Marsch des türkischen Oppositionsführers: Auf dem Weg für Gerechtigkeit

Tausende marschieren mit dem türkischen Oppositionsführer von Ankara nach Istanbul – der Konflikt mit Präsident Erdogan scheint unausweichlich zu sein.

Er trägt bereits sein viertes Paar Schuhe, er trinkt eine Flasche Orangensaft am Tag und isst viel Reis und Nudeln, der Kohlehydrate wegen. Kemal Kiliçdaroglu hält immer noch durch. Seit drei Wochen ist der türkische Oppositionsführer mit seinen Anhängern zu Fuß unterwegs von Ankara nach Istanbul. 15 Kilometer am Tag schafft er bei seinem „Gerechtigkeitsmarsch“ in der Sommerhitze Anatoliens. Eine ziemliche Leistung für einen untrainierten 68-Jährigen.

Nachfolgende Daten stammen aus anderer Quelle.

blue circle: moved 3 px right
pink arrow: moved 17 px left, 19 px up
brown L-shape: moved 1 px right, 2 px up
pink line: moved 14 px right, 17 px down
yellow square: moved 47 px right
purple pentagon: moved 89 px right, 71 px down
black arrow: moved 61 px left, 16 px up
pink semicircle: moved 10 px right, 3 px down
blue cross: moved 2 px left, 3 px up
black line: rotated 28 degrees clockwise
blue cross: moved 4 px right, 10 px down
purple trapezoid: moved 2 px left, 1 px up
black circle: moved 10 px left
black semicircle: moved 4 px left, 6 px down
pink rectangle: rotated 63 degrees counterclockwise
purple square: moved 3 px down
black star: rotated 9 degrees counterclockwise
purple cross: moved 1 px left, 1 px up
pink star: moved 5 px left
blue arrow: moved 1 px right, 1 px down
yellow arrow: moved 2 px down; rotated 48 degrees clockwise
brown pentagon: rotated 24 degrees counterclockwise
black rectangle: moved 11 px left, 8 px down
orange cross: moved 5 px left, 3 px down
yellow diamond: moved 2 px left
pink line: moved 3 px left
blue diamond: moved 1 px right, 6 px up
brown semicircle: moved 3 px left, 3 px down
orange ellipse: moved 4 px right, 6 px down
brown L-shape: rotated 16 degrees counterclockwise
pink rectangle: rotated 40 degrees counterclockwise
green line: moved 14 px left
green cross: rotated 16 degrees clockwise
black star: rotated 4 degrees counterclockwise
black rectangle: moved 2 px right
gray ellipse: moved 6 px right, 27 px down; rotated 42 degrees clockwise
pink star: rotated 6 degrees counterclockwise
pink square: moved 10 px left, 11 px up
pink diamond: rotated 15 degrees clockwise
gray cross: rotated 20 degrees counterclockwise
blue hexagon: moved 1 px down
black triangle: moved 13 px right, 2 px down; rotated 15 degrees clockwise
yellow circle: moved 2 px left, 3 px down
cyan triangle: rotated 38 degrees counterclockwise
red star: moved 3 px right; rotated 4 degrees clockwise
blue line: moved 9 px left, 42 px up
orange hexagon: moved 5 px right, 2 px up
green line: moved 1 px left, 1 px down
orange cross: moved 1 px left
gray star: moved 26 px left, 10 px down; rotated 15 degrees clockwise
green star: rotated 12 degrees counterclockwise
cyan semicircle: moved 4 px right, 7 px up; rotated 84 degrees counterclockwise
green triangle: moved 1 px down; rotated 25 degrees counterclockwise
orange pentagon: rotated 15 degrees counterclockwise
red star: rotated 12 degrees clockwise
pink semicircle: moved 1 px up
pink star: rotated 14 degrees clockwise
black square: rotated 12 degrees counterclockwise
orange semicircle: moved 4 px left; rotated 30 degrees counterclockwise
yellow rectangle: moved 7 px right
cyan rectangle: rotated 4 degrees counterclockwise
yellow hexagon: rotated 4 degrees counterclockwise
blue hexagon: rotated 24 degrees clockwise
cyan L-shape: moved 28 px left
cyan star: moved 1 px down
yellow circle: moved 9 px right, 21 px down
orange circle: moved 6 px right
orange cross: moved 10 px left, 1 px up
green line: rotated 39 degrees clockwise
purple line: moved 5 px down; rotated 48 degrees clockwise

Zum Unbehagen der Regierung beginnen auch Wähler des eigenen Lagers, die Willenskraft des „türkischen Gandhi“ anzuerkennen. Rund 100 Kilometer sind es noch bis Istanbul. Je näher die Metropole am Bosporus rückt, um so größer wird die Zahl jener, die sich am Marsch beteiligen. Mehr als 20 000 waren es am vergangenen Wochenende. Auch Nationalisten, Fans der Istanbuler Fußballklubs oder ein Wortführer der „antikapitalistischen Muslime“ reihten sich in den Marsch der Sozialdemokraten von der Republikanischen Volkspartei (CHP) ein.

Anhänger der prokurdischen Minderheitenpartei HDP wurden am Montag erwartet. Die kritische Phase des Protestmarsches hat begonnen. Polizisten laufen nun in einer langen Linie auf der Straße zwischen den Oppositionellen und den vorbeifahrenden Autofahrern, die hupen, manche aufmunternd, manche aggressiv. „Es gibt Gerüchte über Provokationen“, sagte Kiliçdaroglu bei der morgendlichen Ansprache vor den Mitmarschierern. Eine Kugel lag bereits auf dem Asphalt, als Warnung für den Parteichef.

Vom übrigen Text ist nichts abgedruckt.